ACTION ITEM -
The number of lines below holding the string "Sharing" is the only answer wanted.

Data entries:
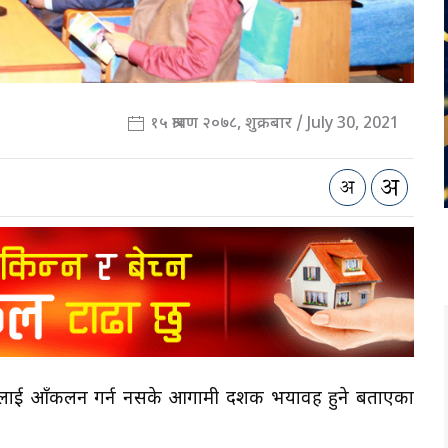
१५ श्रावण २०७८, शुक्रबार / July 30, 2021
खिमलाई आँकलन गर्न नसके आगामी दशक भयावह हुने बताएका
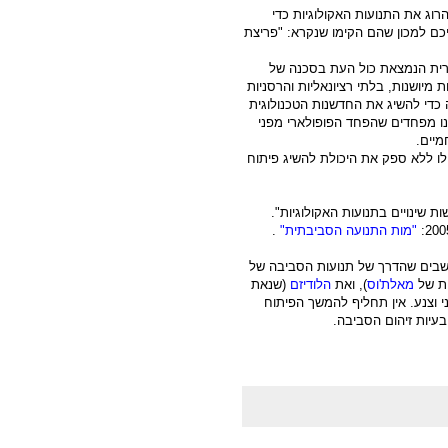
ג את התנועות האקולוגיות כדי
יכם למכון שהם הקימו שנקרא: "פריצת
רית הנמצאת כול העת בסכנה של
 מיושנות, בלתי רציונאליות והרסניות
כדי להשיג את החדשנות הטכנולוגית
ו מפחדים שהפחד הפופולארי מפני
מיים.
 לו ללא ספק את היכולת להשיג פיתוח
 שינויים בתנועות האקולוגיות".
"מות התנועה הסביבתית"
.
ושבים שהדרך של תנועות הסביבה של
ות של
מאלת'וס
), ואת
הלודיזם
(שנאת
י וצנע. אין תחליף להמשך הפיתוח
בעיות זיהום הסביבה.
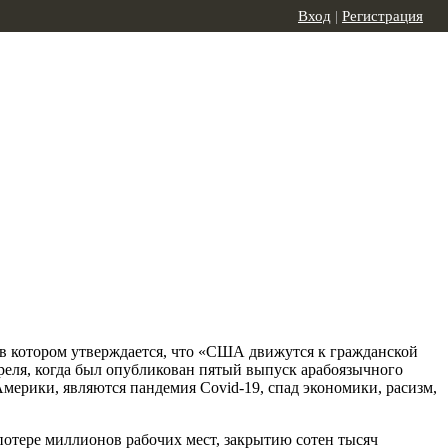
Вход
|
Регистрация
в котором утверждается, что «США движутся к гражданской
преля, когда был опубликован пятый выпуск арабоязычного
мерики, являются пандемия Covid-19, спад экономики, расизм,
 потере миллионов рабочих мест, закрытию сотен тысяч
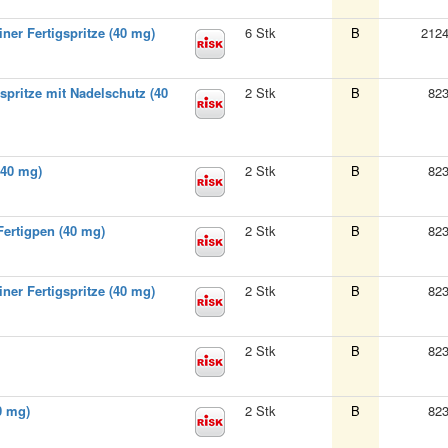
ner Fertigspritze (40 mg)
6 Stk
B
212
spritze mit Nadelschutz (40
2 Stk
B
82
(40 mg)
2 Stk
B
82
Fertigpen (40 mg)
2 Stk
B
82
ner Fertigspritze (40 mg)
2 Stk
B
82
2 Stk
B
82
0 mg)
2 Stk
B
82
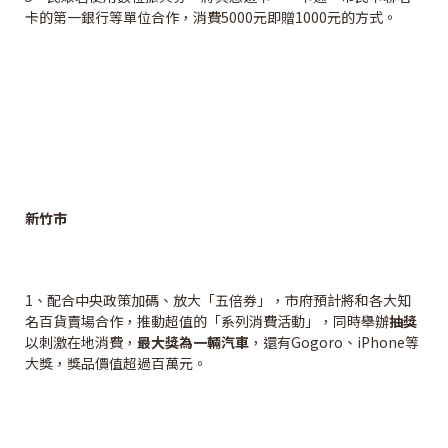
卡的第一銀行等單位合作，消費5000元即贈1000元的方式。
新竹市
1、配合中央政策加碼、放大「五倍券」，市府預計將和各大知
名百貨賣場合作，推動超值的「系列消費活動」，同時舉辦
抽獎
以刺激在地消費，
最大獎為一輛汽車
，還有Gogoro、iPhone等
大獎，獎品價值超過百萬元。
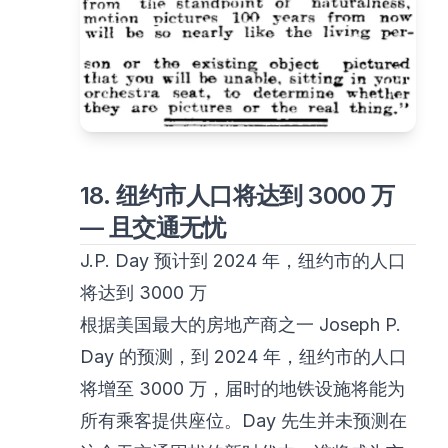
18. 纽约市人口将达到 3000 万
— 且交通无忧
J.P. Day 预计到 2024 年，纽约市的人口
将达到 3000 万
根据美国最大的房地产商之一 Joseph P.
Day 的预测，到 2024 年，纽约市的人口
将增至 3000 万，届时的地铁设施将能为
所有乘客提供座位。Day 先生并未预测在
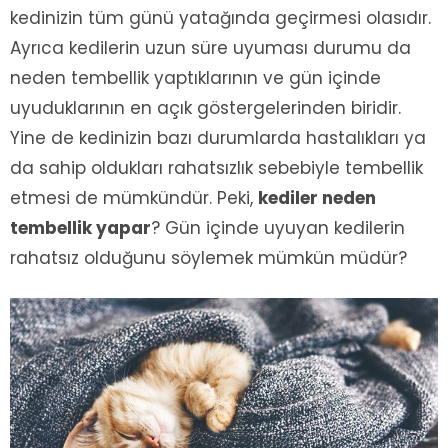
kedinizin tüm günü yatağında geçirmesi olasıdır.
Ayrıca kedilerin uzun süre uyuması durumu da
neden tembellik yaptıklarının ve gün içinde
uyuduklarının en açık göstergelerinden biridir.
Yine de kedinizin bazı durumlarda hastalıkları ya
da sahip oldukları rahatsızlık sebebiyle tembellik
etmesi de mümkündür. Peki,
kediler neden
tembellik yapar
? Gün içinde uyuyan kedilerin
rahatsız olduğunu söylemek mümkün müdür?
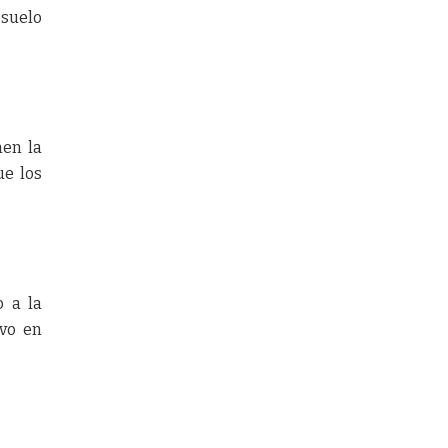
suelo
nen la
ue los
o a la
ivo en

--

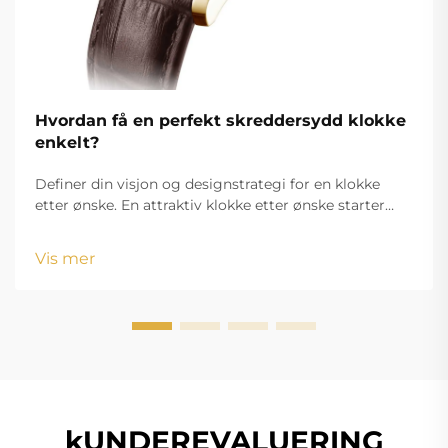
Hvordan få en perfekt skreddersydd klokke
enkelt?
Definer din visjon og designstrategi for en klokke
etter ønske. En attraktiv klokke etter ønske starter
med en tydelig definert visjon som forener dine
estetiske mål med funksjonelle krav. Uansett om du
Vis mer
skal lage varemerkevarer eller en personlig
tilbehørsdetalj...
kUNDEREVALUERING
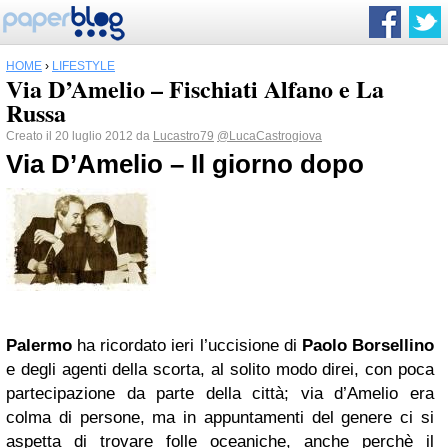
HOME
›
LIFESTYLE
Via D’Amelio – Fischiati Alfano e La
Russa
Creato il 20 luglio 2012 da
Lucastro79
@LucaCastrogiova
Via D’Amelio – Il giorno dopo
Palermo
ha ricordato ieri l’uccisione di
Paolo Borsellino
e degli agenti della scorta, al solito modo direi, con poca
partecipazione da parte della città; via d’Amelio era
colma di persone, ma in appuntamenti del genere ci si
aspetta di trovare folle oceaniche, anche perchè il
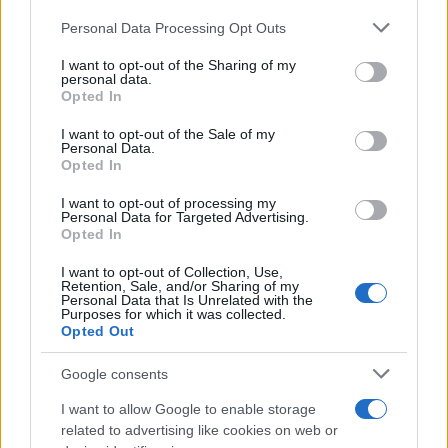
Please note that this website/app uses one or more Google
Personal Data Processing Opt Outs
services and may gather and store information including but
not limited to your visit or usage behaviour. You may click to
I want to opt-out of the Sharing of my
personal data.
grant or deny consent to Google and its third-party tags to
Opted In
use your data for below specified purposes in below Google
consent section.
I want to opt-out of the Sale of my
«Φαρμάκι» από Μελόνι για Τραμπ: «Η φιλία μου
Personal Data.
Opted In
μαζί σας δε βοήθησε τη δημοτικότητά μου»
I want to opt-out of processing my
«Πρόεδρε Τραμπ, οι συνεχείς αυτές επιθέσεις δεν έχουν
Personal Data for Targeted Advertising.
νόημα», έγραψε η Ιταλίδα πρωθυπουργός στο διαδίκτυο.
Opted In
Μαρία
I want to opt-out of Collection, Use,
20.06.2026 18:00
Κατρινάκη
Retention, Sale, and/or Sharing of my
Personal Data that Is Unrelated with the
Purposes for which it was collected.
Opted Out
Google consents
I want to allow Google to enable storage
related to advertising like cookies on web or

RESULT OF THE TASK -
2